Andere Studien unterstützen diese Idee ebenfalls und schlagen vor, dass die vermeidende Bindung mit Intimitätsproblemen und Selbstgenügsamkeitsverhalten zusammenhängt, was zu sexuellen Problemen in der Beziehung und geringerem sexuellen Verlangen führt. Deshalb sind Menschen mit dieser Bindungsform möglicherweise stärker von Masturbation und Pornografie abhängig.

Personen mit einem ängstlichen Bindungsstil hängen von der Bestätigung ihres Partners oder ihrer Partnerin ab, da sie ein starkes Bedürfnis nach Anerkennung haben. Sie haben deshalb oft mehr sexuelles Verlangen, um dieses Bedürfnis zu stillen. Menschen mit vermeidender und ängstlicher Bindung können also Probleme in sexuellen Beziehungen haben.

Menschen mit einem sicheren Bindungsstil

Sie wissen, dass jeder andere Perspektiven und Grenzen hat, deshalb neigen sie dazu, ihren Instinkten zu vertrauen und mit dem Sexualtrieb selbstbewusster umzugehen. So können sie weniger oder mehr sexuelles Verlangen entwickeln, indem sie ihre eigenen Absichten und die ihres Partners oder ihrer Partnerin berücksichtigen.

Paar im Bett - Sexualtrieb
Sicher gebundene Menschen entwickeln ihr sexuelles Verlangen, indem sie sich selbst, aber auch andere berücksichtigen.

Bindung und Sexualtrieb: ein gesunder Weg

Wenn wir behaupten, dass Bindungsmuster, die wir in der Kindheit zu unserer primären Bezugsperson entwickeln, unser sexuelles Verlangen bestimmt, kann das den Eindruck erwecken, dass wir dadurch dazu bestimmt sind, toxische oder ungesunde Beziehungen einzugehen. Das ist jedoch nicht immer der Fall.

Die gute Nachricht ist, dass wir Möglichkeiten haben, mit denen wir auf diese potenzielle Beziehung reagieren können. Einige davon sind:

  • Gefühlsmanagement. Wenn du eher vermeidend bist, kann es hilfreich sein, die Intensität der Gefühle zu steigern. Bei Ängstlichkeit ist es besser, die emotionale Intensität zurückzuschrauben.
  • Impulsivitätskontrolle. Lerne, mit dem Handeln zu warten und innezuhalten, bevor du Sex initiierst oder ihm zustimmst.
  • Kommunikation. Stelle Fragen, um die Perspektive und das Verständnis für die Sichtweise der anderen Person zu gewinnen.
  • Emotionen. Trenne deine Emotionen und Wahrnehmungen von denen deines Partners oder deiner Partnerin.

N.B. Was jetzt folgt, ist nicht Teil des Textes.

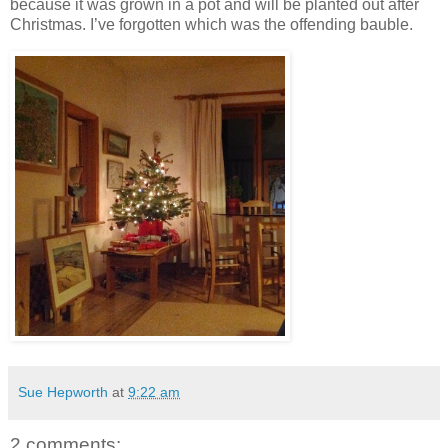
because it was grown in a pot and will be planted out after
Christmas. I’ve forgotten which was the offending bauble.
Sue Hepworth
at
9:22 am
2 comments: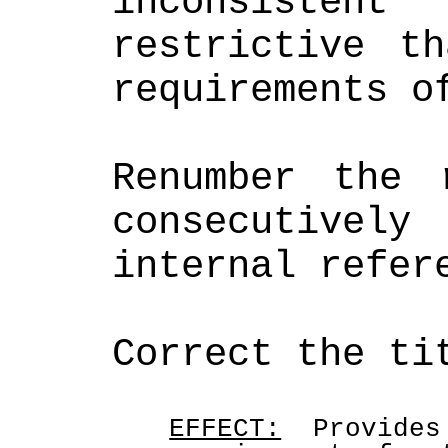
inconsiste
restrictive th
requirements o
Renumber the r
consecutively
internal refer
Correct the ti
EFFECT:
  Provides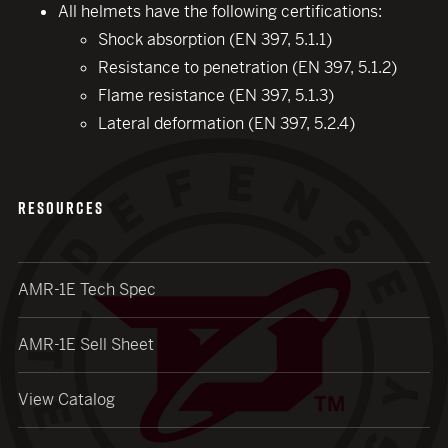
All helmets have the following certifications:
Shock absorption (EN 397, 5.1.1)
Resistance to penetration (EN 397, 5.1.2)
Flame resistance (EN 397, 5.1.3)
Lateral deformation (EN 397, 5.2.4)
RESOURCES
AMR-1E Tech Spec
AMR-1E Sell Sheet
View Catalog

Zusammenfassend lässt sich sagen, dass die Art der Bindung den Sexualtrieb bestimmen kann. Menschen mit unsicherer Bindung haben meist mehr Probleme. Personen mit ängstlichen Bindungsmustern, die sich vor dem Verlassenwerden fürchten, wollen vollständig mit ihrem Partner verschmelzen, was häufig zu einem größeren sexuellen Verlangen führt.

Menschen mit vermeidender Bindung, die sich vor Ablehnung fürchten, haben wiederum oft Schwierigkeiten, ihre Gefühle auszudrücken und deshalb einen schwächer ausgeprägten Sexualtrieb.

Wenn du deinen Bindungstyp kennst, kannst du eventuelle Muster erkennen und sie mit Willenskraft verändern. Selbstkenntnis ist nötig, um gesunde Beziehungen aufzubauen und sowohl die eigenen Bedürfnisse als auch die des Partners oder der Partnerin zu erkennen.